Data extracted from a collection

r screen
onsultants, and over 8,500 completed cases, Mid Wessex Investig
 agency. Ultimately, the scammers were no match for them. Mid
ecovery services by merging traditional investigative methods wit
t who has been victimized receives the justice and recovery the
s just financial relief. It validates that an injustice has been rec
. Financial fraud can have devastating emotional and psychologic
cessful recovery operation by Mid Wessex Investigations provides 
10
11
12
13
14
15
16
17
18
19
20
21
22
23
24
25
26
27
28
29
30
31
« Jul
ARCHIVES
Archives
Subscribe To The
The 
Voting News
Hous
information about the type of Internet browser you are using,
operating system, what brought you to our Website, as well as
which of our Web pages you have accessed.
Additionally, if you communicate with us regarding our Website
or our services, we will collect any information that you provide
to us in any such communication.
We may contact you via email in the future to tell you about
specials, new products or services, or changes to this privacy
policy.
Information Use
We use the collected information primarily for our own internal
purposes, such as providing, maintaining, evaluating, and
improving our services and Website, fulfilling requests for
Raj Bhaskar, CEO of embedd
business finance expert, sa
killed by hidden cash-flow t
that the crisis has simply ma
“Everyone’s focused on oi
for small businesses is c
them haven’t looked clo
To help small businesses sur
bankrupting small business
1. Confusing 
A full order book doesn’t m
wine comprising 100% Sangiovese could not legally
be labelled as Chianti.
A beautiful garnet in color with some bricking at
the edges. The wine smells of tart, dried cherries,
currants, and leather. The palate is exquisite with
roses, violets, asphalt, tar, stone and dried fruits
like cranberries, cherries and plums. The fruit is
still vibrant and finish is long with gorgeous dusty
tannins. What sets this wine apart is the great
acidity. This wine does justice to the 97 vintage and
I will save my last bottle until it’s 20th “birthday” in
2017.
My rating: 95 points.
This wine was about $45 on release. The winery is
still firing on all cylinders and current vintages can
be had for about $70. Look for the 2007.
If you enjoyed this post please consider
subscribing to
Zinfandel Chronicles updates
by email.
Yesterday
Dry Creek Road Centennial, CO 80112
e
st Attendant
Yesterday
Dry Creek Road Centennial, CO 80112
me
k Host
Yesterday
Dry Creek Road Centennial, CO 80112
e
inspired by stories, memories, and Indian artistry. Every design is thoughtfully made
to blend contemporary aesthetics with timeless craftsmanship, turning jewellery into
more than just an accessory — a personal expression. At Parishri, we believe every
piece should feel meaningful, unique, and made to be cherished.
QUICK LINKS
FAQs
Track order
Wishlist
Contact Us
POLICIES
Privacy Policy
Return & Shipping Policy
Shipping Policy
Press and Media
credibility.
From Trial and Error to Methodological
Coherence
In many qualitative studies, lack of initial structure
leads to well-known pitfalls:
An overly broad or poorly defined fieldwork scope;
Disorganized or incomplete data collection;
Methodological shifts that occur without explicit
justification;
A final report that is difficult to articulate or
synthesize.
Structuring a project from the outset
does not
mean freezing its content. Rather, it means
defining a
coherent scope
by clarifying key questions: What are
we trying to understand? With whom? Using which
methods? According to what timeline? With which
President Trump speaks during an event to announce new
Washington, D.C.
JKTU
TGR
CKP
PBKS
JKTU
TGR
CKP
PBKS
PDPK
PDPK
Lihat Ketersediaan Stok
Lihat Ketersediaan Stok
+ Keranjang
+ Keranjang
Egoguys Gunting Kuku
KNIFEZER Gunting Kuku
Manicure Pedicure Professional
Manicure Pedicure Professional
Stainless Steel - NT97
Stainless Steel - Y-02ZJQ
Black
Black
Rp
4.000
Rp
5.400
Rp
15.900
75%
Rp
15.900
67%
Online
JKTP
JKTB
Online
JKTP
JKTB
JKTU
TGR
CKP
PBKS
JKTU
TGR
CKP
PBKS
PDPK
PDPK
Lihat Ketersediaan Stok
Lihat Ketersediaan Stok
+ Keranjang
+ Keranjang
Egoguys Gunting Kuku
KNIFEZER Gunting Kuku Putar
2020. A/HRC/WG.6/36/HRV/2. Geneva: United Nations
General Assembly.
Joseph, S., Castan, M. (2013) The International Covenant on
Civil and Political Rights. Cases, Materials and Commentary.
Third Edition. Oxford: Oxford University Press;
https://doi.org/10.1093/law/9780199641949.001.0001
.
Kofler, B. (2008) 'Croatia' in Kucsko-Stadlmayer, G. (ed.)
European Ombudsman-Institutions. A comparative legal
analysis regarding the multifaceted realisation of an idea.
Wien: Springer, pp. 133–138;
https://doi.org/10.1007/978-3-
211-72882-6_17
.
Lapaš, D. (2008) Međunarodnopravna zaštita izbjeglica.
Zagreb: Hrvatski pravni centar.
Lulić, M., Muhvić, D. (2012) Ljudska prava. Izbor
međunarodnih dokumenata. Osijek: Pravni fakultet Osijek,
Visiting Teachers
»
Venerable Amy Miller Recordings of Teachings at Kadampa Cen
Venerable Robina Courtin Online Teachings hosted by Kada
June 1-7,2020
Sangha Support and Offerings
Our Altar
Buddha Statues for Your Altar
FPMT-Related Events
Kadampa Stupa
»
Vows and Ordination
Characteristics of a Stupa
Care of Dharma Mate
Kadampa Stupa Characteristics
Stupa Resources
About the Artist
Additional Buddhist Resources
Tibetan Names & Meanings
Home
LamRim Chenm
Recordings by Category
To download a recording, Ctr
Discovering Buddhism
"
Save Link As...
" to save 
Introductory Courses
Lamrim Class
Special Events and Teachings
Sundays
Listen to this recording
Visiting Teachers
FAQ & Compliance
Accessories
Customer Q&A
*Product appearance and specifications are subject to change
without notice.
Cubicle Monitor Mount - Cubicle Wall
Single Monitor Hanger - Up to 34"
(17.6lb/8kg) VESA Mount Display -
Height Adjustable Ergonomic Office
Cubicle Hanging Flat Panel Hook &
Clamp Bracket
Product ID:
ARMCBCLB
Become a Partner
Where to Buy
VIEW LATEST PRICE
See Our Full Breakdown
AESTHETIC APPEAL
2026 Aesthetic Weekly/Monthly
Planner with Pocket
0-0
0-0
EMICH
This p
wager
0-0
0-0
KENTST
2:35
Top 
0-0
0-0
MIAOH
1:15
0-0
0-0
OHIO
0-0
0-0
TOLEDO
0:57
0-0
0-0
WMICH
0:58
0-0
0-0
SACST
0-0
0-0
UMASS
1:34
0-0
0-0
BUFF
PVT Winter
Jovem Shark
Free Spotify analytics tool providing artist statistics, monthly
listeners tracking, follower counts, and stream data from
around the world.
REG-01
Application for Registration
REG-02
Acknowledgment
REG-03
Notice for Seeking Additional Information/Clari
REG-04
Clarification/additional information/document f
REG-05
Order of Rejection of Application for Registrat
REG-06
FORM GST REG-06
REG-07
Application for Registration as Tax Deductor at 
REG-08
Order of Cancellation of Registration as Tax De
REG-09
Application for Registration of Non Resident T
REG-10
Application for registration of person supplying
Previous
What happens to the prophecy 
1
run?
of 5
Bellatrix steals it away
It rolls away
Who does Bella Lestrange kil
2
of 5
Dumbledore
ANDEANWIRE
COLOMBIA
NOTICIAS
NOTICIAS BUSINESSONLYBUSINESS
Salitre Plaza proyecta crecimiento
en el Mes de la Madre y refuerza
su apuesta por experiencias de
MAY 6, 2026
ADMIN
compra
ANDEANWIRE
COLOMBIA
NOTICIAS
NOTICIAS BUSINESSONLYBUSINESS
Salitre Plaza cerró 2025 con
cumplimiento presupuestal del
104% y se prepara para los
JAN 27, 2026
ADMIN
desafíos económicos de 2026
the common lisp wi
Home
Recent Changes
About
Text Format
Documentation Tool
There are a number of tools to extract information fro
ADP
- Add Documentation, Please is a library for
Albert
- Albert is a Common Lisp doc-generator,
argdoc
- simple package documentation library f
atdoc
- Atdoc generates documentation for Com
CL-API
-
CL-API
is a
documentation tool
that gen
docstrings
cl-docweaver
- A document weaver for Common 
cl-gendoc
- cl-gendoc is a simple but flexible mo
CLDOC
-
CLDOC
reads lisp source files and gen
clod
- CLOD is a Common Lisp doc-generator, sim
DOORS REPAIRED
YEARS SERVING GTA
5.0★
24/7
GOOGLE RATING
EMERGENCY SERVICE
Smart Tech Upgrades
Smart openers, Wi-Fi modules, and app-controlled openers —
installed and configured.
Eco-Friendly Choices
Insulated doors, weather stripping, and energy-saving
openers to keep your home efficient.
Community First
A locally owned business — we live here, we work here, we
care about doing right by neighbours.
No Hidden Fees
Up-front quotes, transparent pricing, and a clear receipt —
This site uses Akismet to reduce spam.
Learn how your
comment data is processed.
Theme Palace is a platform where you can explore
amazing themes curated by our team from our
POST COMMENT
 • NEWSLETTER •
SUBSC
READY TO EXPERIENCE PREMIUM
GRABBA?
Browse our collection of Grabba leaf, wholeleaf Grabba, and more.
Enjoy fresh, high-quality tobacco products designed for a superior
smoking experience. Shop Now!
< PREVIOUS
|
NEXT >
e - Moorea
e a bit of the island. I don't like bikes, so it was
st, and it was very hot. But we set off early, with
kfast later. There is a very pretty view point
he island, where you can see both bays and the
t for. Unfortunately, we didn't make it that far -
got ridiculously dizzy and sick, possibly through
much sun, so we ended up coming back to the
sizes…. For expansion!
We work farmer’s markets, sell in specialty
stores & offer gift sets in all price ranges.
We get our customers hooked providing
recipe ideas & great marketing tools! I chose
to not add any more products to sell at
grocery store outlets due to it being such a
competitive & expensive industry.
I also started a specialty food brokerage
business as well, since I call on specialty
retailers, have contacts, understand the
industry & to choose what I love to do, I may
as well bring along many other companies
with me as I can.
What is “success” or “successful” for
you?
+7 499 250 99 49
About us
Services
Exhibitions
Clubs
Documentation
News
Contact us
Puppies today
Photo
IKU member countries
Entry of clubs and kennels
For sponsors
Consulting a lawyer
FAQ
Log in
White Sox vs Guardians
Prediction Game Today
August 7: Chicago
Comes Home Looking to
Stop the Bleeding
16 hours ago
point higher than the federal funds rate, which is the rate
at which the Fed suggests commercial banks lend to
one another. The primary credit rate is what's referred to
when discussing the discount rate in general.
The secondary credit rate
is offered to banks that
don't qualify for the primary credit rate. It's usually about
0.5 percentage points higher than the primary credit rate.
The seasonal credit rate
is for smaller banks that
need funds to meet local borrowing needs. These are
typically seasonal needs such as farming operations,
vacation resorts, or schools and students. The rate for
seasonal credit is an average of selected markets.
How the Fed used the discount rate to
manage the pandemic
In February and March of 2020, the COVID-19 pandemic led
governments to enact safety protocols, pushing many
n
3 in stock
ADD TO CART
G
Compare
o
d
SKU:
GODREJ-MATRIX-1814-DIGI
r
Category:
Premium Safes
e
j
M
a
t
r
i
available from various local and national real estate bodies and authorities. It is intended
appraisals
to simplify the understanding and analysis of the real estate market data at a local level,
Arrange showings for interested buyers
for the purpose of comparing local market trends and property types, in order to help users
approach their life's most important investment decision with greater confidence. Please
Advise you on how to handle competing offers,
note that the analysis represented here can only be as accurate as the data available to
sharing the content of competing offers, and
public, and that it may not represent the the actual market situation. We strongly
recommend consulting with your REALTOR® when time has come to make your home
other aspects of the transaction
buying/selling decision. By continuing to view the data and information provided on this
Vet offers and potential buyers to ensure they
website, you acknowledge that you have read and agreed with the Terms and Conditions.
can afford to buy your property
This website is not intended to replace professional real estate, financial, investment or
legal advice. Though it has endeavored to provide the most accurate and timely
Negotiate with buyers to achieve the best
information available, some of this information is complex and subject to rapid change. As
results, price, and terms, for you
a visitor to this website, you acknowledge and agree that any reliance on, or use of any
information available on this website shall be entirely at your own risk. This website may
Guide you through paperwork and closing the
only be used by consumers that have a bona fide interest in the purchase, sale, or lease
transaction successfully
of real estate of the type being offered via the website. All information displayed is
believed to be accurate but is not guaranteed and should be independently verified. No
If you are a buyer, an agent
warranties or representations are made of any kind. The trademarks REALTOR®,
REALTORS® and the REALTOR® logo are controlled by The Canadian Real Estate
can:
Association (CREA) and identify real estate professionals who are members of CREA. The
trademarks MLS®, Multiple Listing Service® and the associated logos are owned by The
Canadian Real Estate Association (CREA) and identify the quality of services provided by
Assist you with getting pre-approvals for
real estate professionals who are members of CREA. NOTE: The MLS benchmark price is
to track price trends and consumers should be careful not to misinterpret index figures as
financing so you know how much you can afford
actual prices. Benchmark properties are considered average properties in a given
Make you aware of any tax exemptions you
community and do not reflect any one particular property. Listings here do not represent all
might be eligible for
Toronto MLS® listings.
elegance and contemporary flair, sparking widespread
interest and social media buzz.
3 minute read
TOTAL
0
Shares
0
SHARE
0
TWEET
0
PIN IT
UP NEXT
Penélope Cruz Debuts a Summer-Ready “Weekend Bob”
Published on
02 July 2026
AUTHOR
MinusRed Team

# [Assignment]
Take every line above that includes "generator" and list it.

# [Solution]
- Albert is a Common Lisp doc-generator,
- CLOD is a Common Lisp doc-generator, sim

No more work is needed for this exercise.